British farmers are considering walking away from their farms as the recent record run of wet weather has left the sector “on the brink”, rural bodies have warned.
The Agriculture and Horticulture Development Board (AHDB) and the Soil Association raised concerns over the perilous situations facing many in their industry, with profits being squeezed and extreme weather driven by the climate crisis putting financial and mental strain on farm owners.
Helen Browning, the chief executive of the Soil Association, said: “A lot of farmers are really considering their options, and thinking about walking away from their farms, as they could make far more money doing something else.”
Browning, who runs a livestock and arable farm in Wiltshire, added: “If you were economically rational, you wouldn’t farm.”
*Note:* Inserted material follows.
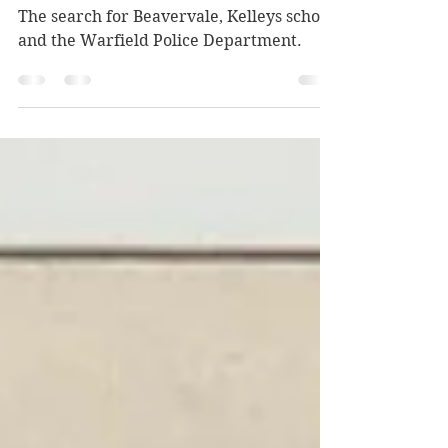
oddities
The search for Beavervale, Kelleys school,
and the Warfield Police Department.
The trade bodies’ comments came during a briefing on Thursday run by the Energy and Climate Intelligence Unit (ECIU) thinktank ahead of the second annual Farm to Fork summit being hosted by Rishi Sunak at No 10 next week.
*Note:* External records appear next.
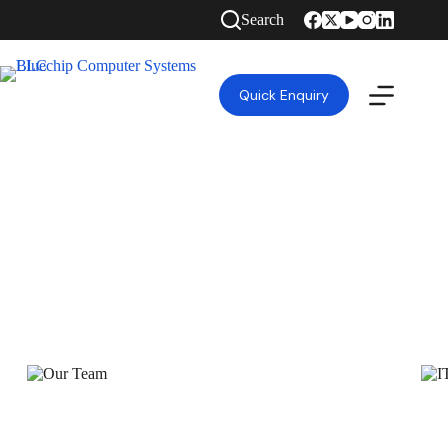
Search
Quick Enquiry
HIGH QUALITY GUARANTEED TOP RANKED
IT SOLUTIONS COMPANY IN DUBAI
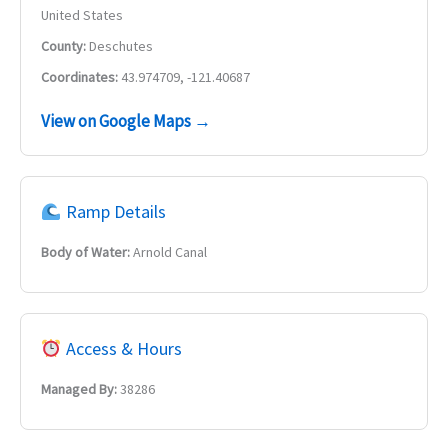
United States
County:
Deschutes
Coordinates:
43.974709, -121.40687
View on Google Maps →
Ramp Details
Body of Water:
Arnold Canal
Access & Hours
Managed By:
38286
The summit is expected to discuss the UK’s future food security against the backdrop of extreme wet weather that has affected four in five farms in the past 12 months.
The UK has been hit by 11 named storms since September, and experienced the wettest 18-month period since records began in 1836.
Tom Clarke, a board member at the AHDB, said the biggest effect on farms this year had been the poor weather, with many farms planting fewer crops, or no crops at all, due to fields being flooded. “It’s been a hell of a year, I think farmers across the UK are really on the brink, not only mentally, but financially and ecologically as well.”